**Work to be completed**
Entries follow. Return each line that contains the word "xmsigma".

**Data to process**
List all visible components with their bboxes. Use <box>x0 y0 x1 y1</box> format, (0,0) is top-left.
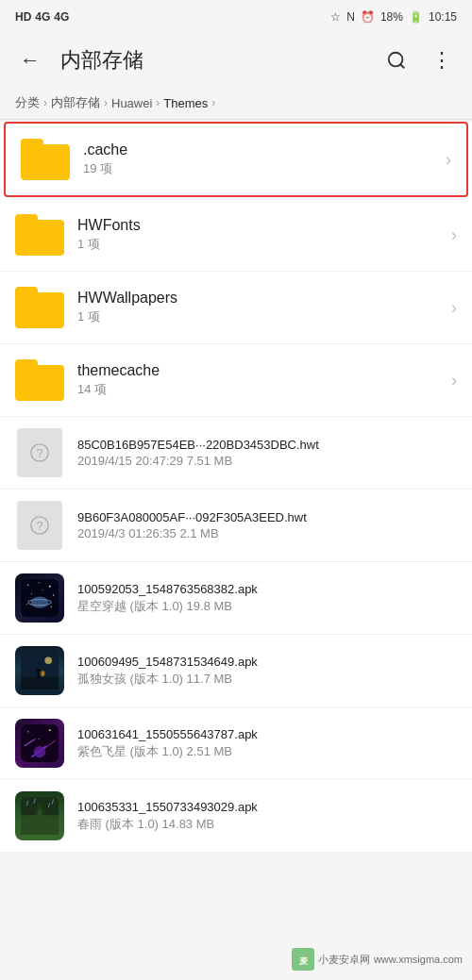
folder-icon <box>15 283 64 332</box>
svg-point-8 <box>39 582 40 583</box>
signal-icon: HD <box>15 10 31 24</box>
more-icon: ⋮ <box>431 48 453 73</box>
divider-top <box>0 119 472 120</box>
chevron-right-icon: › <box>451 298 457 318</box>
breadcrumb-sep-2: › <box>104 96 108 109</box>
svg-point-15 <box>31 596 48 607</box>
file-name: 9B60F3A080005AF···092F305A3EED.hwt <box>77 510 457 524</box>
list-item[interactable]: themecache 14 项 › <box>0 344 472 417</box>
svg-rect-19 <box>21 677 59 689</box>
network-status: HD 4G 4G <box>15 10 69 24</box>
chevron-right-icon: › <box>451 371 457 390</box>
file-info: 100635331_1550733493029.apk 春雨 (版本 1.0) … <box>77 800 457 833</box>
list-item[interactable]: 100635331_1550733493029.apk 春雨 (版本 1.0) … <box>0 780 472 853</box>
breadcrumb-item-huawei[interactable]: Huawei <box>111 96 152 110</box>
list-item[interactable]: 100592053_1548763568382.apk 星空穿越 (版本 1.0… <box>0 562 472 635</box>
svg-point-11 <box>53 594 55 596</box>
file-meta: 星空穿越 (版本 1.0) 19.8 MB <box>77 598 457 615</box>
file-meta: 2019/4/15 20:47:29 7.51 MB <box>77 454 457 468</box>
file-name: HWWallpapers <box>77 290 444 307</box>
file-meta: 1 项 <box>77 236 444 253</box>
svg-point-12 <box>42 590 43 590</box>
unknown-file-icon: ? <box>17 428 62 477</box>
file-info: 100631641_1550555643787.apk 紫色飞星 (版本 1.0… <box>77 727 457 760</box>
list-item[interactable]: HWWallpapers 1 项 › <box>0 272 472 344</box>
file-name: 85C0B16B957E54EB···220BD3453DBC.hwt <box>77 438 457 452</box>
back-button[interactable]: ← <box>11 42 49 79</box>
svg-point-0 <box>389 53 403 67</box>
folder-icon <box>15 210 64 259</box>
file-info: 9B60F3A080005AF···092F305A3EED.hwt 2019/… <box>77 510 457 540</box>
breadcrumb-item-fenglei[interactable]: 分类 <box>15 94 40 111</box>
app-bar-actions: ⋮ <box>378 42 461 79</box>
file-info: 85C0B16B957E54EB···220BD3453DBC.hwt 2019… <box>77 438 457 468</box>
file-list: .cache 19 项 › HWFonts 1 项 › HWWallpapers… <box>0 122 472 853</box>
apk-thumbnail <box>15 646 64 695</box>
apk-icon-purple <box>15 719 64 768</box>
app-bar: ← 内部存储 ⋮ <box>0 34 472 87</box>
folder-icon <box>15 356 64 405</box>
file-name: 100635331_1550733493029.apk <box>77 800 457 814</box>
sim2-icon: 4G <box>54 10 69 24</box>
more-button[interactable]: ⋮ <box>423 42 461 79</box>
svg-point-28 <box>39 739 40 739</box>
svg-rect-21 <box>38 673 40 678</box>
page-title: 内部存储 <box>60 46 366 75</box>
battery-percent: 18% <box>380 10 403 24</box>
file-meta: 紫色飞星 (版本 1.0) 2.51 MB <box>77 743 457 760</box>
svg-point-10 <box>31 593 32 594</box>
apk-icon-lonely <box>15 646 64 695</box>
file-name: .cache <box>83 141 438 158</box>
file-info: 100592053_1548763568382.apk 星空穿越 (版本 1.0… <box>77 582 457 615</box>
nfc-icon: N <box>346 10 355 24</box>
time: 10:15 <box>429 10 457 24</box>
watermark-url: www.xmsigma.com <box>374 954 463 965</box>
list-item[interactable]: 100609495_1548731534649.apk 孤独女孩 (版本 1.0… <box>0 635 472 707</box>
file-info: 100609495_1548731534649.apk 孤独女孩 (版本 1.0… <box>77 655 457 688</box>
svg-text:?: ? <box>36 446 42 460</box>
file-info: HWWallpapers 1 项 <box>77 290 444 325</box>
file-meta: 春雨 (版本 1.0) 14.83 MB <box>77 816 457 833</box>
svg-point-14 <box>51 606 53 607</box>
svg-point-27 <box>49 729 51 731</box>
list-item[interactable]: ? 85C0B16B957E54EB···220BD3453DBC.hwt 20… <box>0 417 472 490</box>
file-info: HWFonts 1 项 <box>77 217 444 253</box>
alarm-icon: ☆ <box>330 10 341 24</box>
apk-icon-starry <box>15 573 64 623</box>
file-meta: 14 项 <box>77 381 444 398</box>
svg-rect-24 <box>42 672 43 676</box>
file-meta: 1 项 <box>77 308 444 325</box>
breadcrumb-sep-1: › <box>43 96 47 109</box>
list-item[interactable]: HWFonts 1 项 › <box>0 199 472 272</box>
status-icons: ☆ N ⏰ 18% 🔋 10:15 <box>330 10 457 24</box>
list-item[interactable]: 100631641_1550555643787.apk 紫色飞星 (版本 1.0… <box>0 707 472 780</box>
svg-text:?: ? <box>36 519 42 533</box>
svg-point-32 <box>34 746 45 757</box>
breadcrumb-sep-4: › <box>211 96 215 109</box>
list-item[interactable]: .cache 19 项 › <box>4 122 468 197</box>
clock-icon: ⏰ <box>361 10 375 24</box>
back-arrow-icon: ← <box>20 48 41 73</box>
apk-thumbnail <box>15 573 64 623</box>
watermark-text: 小麦安卓网 <box>318 953 370 967</box>
file-info: .cache 19 项 <box>83 141 438 177</box>
breadcrumb-item-themes[interactable]: Themes <box>163 96 208 110</box>
file-meta: 孤独女孩 (版本 1.0) 11.7 MB <box>77 671 457 688</box>
svg-point-20 <box>44 656 52 664</box>
svg-point-9 <box>49 586 51 588</box>
svg-point-26 <box>27 731 29 733</box>
file-info: themecache 14 项 <box>77 362 444 398</box>
svg-text:麦: 麦 <box>298 956 308 966</box>
breadcrumb-sep-3: › <box>156 96 160 109</box>
apk-thumbnail <box>15 791 64 840</box>
watermark: 麦 小麦安卓网 www.xmsigma.com <box>292 948 463 971</box>
svg-point-13 <box>26 604 27 605</box>
breadcrumb-item-storage[interactable]: 内部存储 <box>51 94 100 111</box>
sim1-icon: 4G <box>35 10 50 24</box>
search-button[interactable] <box>378 42 415 79</box>
breadcrumb: 分类 › 内部存储 › Huawei › Themes › <box>0 87 472 119</box>
file-name: 100609495_1548731534649.apk <box>77 655 457 669</box>
chevron-right-icon: › <box>451 225 457 245</box>
watermark-logo: 麦 <box>292 948 314 971</box>
list-item[interactable]: ? 9B60F3A080005AF···092F305A3EED.hwt 201… <box>0 490 472 562</box>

**Result of this exercise**
watermark-url: www.xmsigma.com <box>374 954 463 965</box>
watermark: 麦 小麦安卓网 www.xmsigma.com <box>292 948 463 971</box>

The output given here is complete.